Amblymelanoplia unidentata

Scientific classification
- Kingdom: Animalia
- Phylum: Arthropoda
- Clade: Pancrustacea
- Class: Insecta
- Order: Coleoptera
- Suborder: Polyphaga
- Infraorder: Scarabaeiformia
- Family: Scarabaeidae
- Genus: Amblymelanoplia
- Species: A. unidentata
- Binomial name: Amblymelanoplia unidentata Dombrow, 2022

= Amblymelanoplia unidentata =

- Genus: Amblymelanoplia
- Species: unidentata
- Authority: Dombrow, 2022

Species of beetle

Amblymelanoplia unidentata is a species of beetle of the family Scarabaeidae. It is found in South Africa (Western Cape). The habitat consists of Boland Granite Fynbos.

==Description==
Adults reach a length of about 9.2 mm.
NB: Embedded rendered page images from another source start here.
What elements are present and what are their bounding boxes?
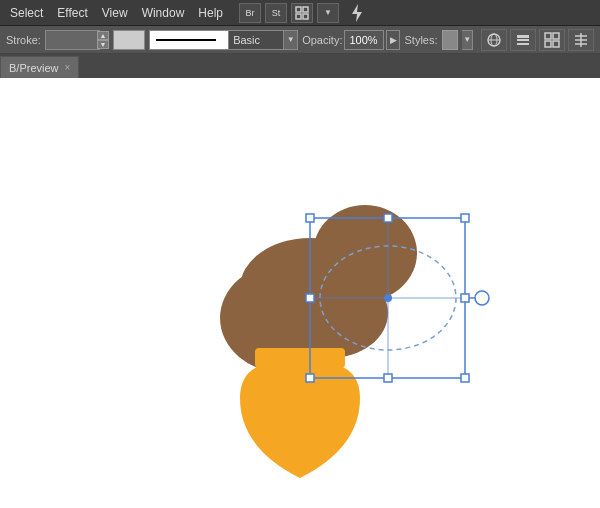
svg-rect-0 bbox=[296, 7, 301, 12]
stroke-line bbox=[156, 39, 216, 41]
menu-window[interactable]: Window bbox=[136, 4, 191, 22]
svg-rect-1 bbox=[303, 7, 308, 12]
svg-point-36 bbox=[475, 291, 489, 305]
toolbar: Stroke: ▲ ▼ Basic ▼ Opacity: 100% ▶ Styl… bbox=[0, 26, 600, 54]
stroke-down[interactable]: ▼ bbox=[97, 40, 109, 49]
menu-effect[interactable]: Effect bbox=[51, 4, 93, 22]
dropdown-arrow-icon[interactable]: ▼ bbox=[317, 3, 339, 23]
menu-icon-group: Br St ▼ bbox=[239, 2, 371, 24]
canvas-area bbox=[0, 78, 600, 508]
svg-rect-12 bbox=[545, 41, 551, 47]
grid-apps-icon[interactable] bbox=[291, 3, 313, 23]
grid-view-icon[interactable] bbox=[539, 29, 565, 51]
svg-rect-29 bbox=[461, 214, 469, 222]
layers-icon[interactable] bbox=[510, 29, 536, 51]
opacity-value[interactable]: 100% bbox=[344, 30, 384, 50]
svg-rect-13 bbox=[553, 41, 559, 47]
svg-rect-3 bbox=[303, 14, 308, 19]
align-icon[interactable] bbox=[568, 29, 594, 51]
menu-select[interactable]: Select bbox=[4, 4, 49, 22]
tab-label: B/Preview bbox=[9, 62, 59, 74]
opacity-label: Opacity: bbox=[302, 34, 342, 46]
styles-arrow[interactable]: ▼ bbox=[462, 30, 473, 50]
svg-rect-11 bbox=[553, 33, 559, 39]
svg-rect-31 bbox=[461, 294, 469, 302]
svg-rect-22 bbox=[255, 348, 345, 368]
opacity-arrow[interactable]: ▶ bbox=[386, 30, 400, 50]
tab-bar: B/Preview × bbox=[0, 54, 600, 78]
svg-rect-34 bbox=[461, 374, 469, 382]
svg-rect-27 bbox=[306, 214, 314, 222]
lightning-icon[interactable] bbox=[343, 2, 371, 24]
styles-label: Styles: bbox=[404, 34, 437, 46]
stroke-type-dropdown[interactable]: Basic bbox=[229, 30, 284, 50]
opacity-group: Opacity: 100% ▶ bbox=[302, 30, 400, 50]
menu-help[interactable]: Help bbox=[192, 4, 229, 22]
stroke-label: Stroke: bbox=[6, 34, 41, 46]
tab-close-button[interactable]: × bbox=[65, 63, 71, 73]
stroke-style-group: Basic ▼ bbox=[149, 30, 298, 50]
stroke-spinner: ▲ ▼ bbox=[97, 31, 109, 49]
bridge-icon[interactable]: Br bbox=[239, 3, 261, 23]
stroke-style-display[interactable] bbox=[149, 30, 229, 50]
globe-icon[interactable] bbox=[481, 29, 507, 51]
menu-view[interactable]: View bbox=[96, 4, 134, 22]
svg-rect-33 bbox=[384, 374, 392, 382]
menu-bar: Select Effect View Window Help Br St ▼ bbox=[0, 0, 600, 26]
svg-rect-28 bbox=[384, 214, 392, 222]
right-icons bbox=[481, 29, 594, 51]
stroke-input[interactable] bbox=[45, 30, 100, 50]
stock-icon[interactable]: St bbox=[265, 3, 287, 23]
svg-rect-2 bbox=[296, 14, 301, 19]
stroke-type-arrow[interactable]: ▼ bbox=[284, 30, 298, 50]
svg-rect-10 bbox=[545, 33, 551, 39]
svg-rect-9 bbox=[517, 43, 529, 45]
svg-rect-8 bbox=[517, 39, 529, 41]
svg-rect-7 bbox=[517, 35, 529, 38]
stroke-up[interactable]: ▲ bbox=[97, 31, 109, 40]
styles-swatch[interactable] bbox=[442, 30, 459, 50]
canvas-white-background bbox=[0, 78, 600, 508]
preview-tab[interactable]: B/Preview × bbox=[0, 56, 79, 78]
acorn-illustration bbox=[0, 78, 600, 508]
svg-rect-32 bbox=[306, 374, 314, 382]
svg-point-35 bbox=[384, 294, 392, 302]
svg-rect-30 bbox=[306, 294, 314, 302]
stroke-color-swatch[interactable] bbox=[113, 30, 145, 50]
They are mostly dull black. The clypeus and head have black setae. The pronotum has brown setae and black setae on the lateral and anterior margins. The elytra have brown setae.

==Life history==
The recorded host plant is Euryops tenuissimus.

==Etymology==
The species name is derived from Latin uni (meaning one) and dentat (meaning a tooth) and refers to the distinct ventral tooth on the metathoracic tibia.